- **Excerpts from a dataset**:
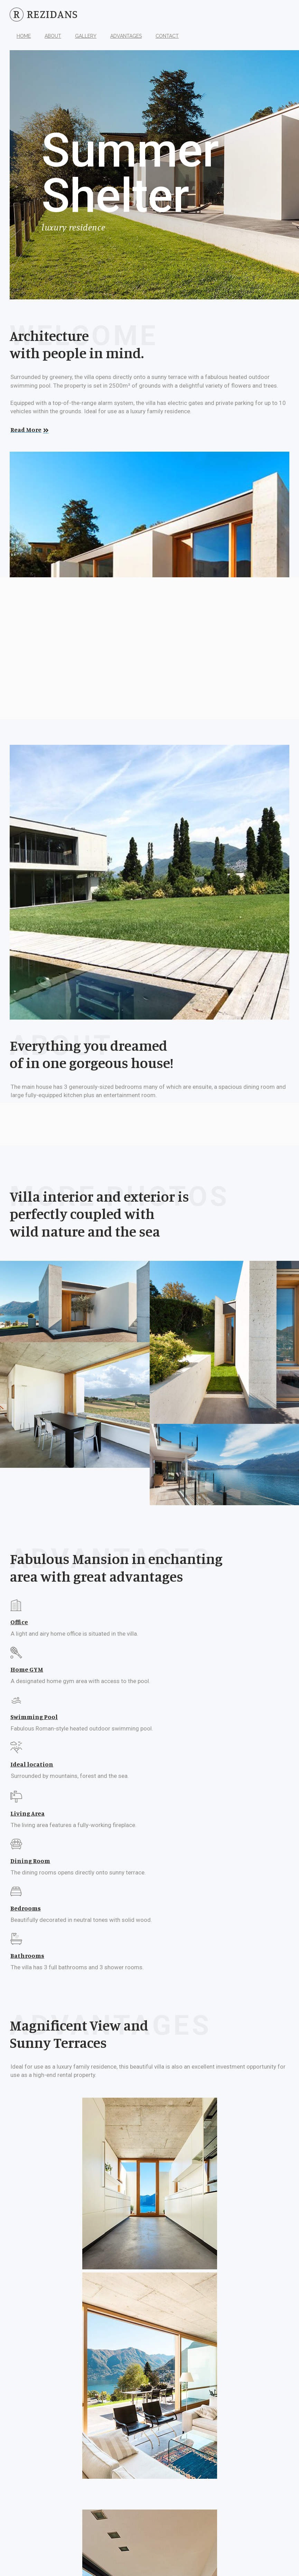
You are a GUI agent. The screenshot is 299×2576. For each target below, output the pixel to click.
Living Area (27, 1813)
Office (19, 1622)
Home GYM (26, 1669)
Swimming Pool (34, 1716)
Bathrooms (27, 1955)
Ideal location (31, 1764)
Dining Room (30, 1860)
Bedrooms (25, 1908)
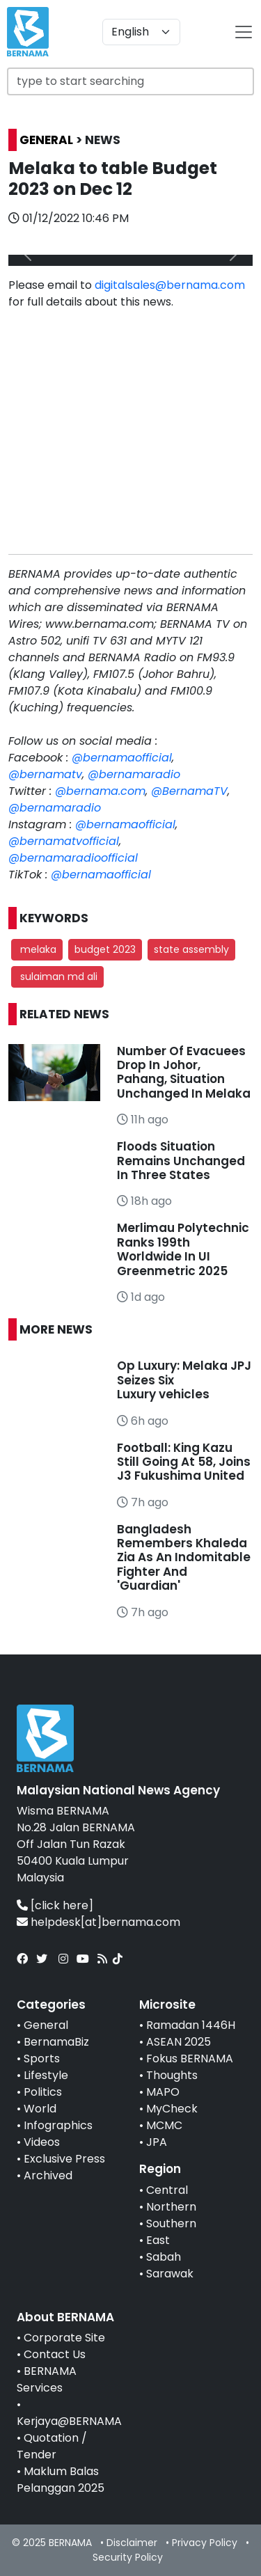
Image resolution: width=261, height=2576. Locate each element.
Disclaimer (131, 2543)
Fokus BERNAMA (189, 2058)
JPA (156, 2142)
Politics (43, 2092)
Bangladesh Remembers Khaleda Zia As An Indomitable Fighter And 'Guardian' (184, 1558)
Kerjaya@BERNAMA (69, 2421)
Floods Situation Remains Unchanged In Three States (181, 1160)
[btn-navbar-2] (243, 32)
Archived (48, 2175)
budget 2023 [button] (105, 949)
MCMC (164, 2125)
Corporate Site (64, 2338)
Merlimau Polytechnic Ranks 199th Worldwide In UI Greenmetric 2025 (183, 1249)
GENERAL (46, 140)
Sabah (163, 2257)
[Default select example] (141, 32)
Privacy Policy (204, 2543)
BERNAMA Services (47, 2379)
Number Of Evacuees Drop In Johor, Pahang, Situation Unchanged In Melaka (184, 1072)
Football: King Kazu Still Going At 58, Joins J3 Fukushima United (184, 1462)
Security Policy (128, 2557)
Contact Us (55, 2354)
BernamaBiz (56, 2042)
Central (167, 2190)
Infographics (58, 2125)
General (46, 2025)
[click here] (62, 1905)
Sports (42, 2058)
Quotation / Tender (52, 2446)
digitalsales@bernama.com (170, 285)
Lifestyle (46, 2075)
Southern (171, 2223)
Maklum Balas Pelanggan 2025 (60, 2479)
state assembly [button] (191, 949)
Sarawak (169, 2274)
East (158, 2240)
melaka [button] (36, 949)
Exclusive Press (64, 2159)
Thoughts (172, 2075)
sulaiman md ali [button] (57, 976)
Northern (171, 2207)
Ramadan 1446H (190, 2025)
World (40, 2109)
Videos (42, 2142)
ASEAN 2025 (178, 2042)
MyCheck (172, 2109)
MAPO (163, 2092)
--
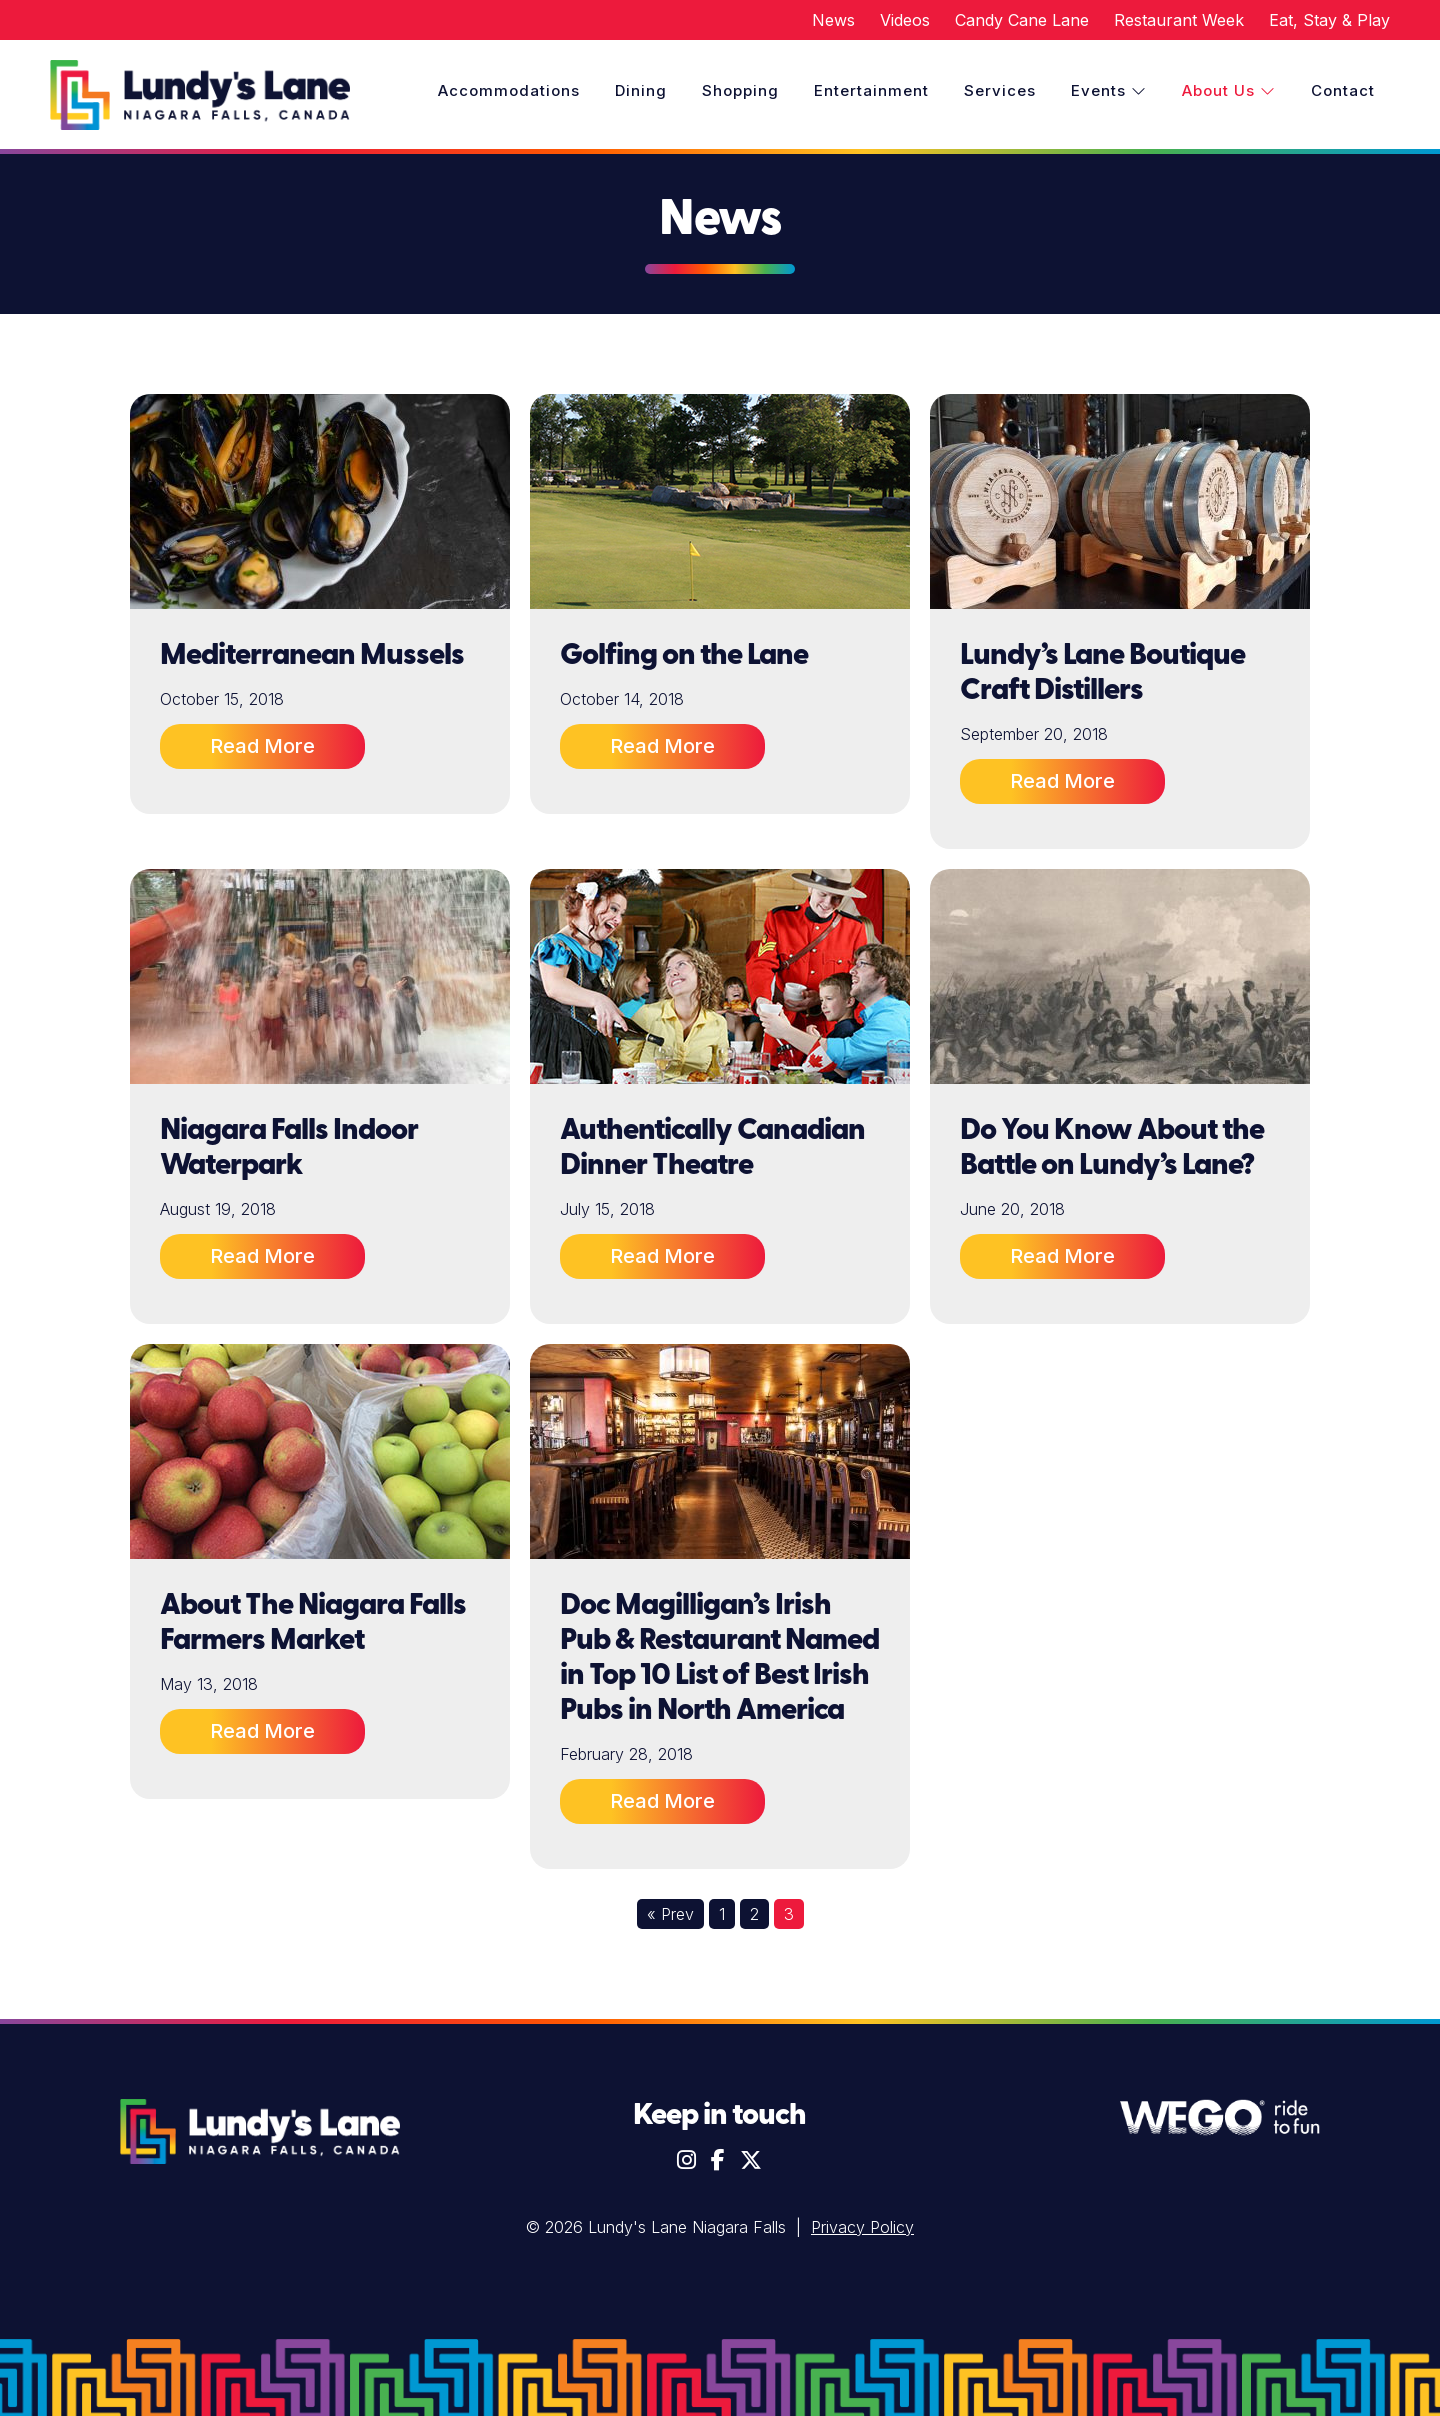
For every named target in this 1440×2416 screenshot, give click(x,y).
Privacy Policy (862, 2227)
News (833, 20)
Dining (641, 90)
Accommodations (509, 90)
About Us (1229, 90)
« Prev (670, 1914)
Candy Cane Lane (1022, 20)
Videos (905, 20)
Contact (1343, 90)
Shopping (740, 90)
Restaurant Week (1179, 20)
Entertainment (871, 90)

- **Exercise description**:
Copy the records above exactly, beginning at the line that contains "digitalsales@bernama.com (170, 285)" and stopping after the line that contains "MyCheck (172, 2109)".

- **Answer section**:
digitalsales@bernama.com (170, 285)
Lifestyle (46, 2075)
Southern (171, 2223)
Maklum Balas Pelanggan 2025 (60, 2479)
state assembly [button] (191, 949)
Sarawak (169, 2274)
East (158, 2240)
melaka [button] (36, 949)
Exclusive Press (64, 2159)
Thoughts (172, 2075)
sulaiman md ali [button] (57, 976)
Northern (171, 2207)
Ramadan 1446H (190, 2025)
World (40, 2109)
Videos (42, 2142)
ASEAN 2025 (178, 2042)
MyCheck (172, 2109)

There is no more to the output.